*WORK TO BE COMPLETED*: In full and word for word, return the listing that follows.
── DATA FOR THE TASK
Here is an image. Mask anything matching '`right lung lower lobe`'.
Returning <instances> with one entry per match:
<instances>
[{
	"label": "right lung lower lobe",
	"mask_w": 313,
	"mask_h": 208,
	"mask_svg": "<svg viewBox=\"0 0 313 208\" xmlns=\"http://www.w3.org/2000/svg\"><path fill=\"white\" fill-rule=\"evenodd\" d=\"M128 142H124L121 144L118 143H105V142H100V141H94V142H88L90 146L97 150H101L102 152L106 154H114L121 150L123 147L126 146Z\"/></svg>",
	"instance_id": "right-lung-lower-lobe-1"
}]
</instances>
────
*FINAL ANSWER*:
Here is an image. Mask anything matching '`right lung lower lobe`'.
Returning <instances> with one entry per match:
<instances>
[{
	"label": "right lung lower lobe",
	"mask_w": 313,
	"mask_h": 208,
	"mask_svg": "<svg viewBox=\"0 0 313 208\" xmlns=\"http://www.w3.org/2000/svg\"><path fill=\"white\" fill-rule=\"evenodd\" d=\"M128 142H124L121 144L118 143H105V142H100V141H94V142H88L90 146L97 150H101L102 152L106 154H114L121 150L123 147L126 146Z\"/></svg>",
	"instance_id": "right-lung-lower-lobe-1"
}]
</instances>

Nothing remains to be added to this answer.